**WHAT YOU WILL DO**. Every picture stays out; everything else in the listing below is to be returned exactly.

**INPUT DATA**.
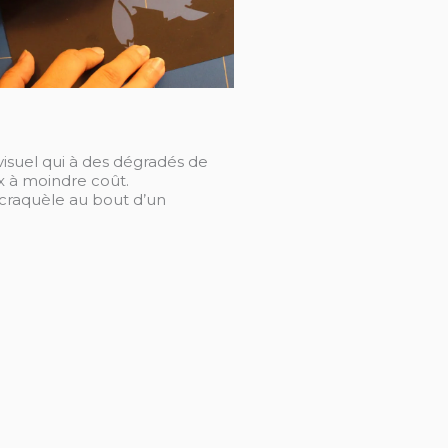
visuel qui à des dégradés de
x à moindre coût.
 craquèle au bout d’un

**RESPONSE FOR THIS EXERCISE**.
visuel qui à des dégradés de
x à moindre coût.
 craquèle au bout d’un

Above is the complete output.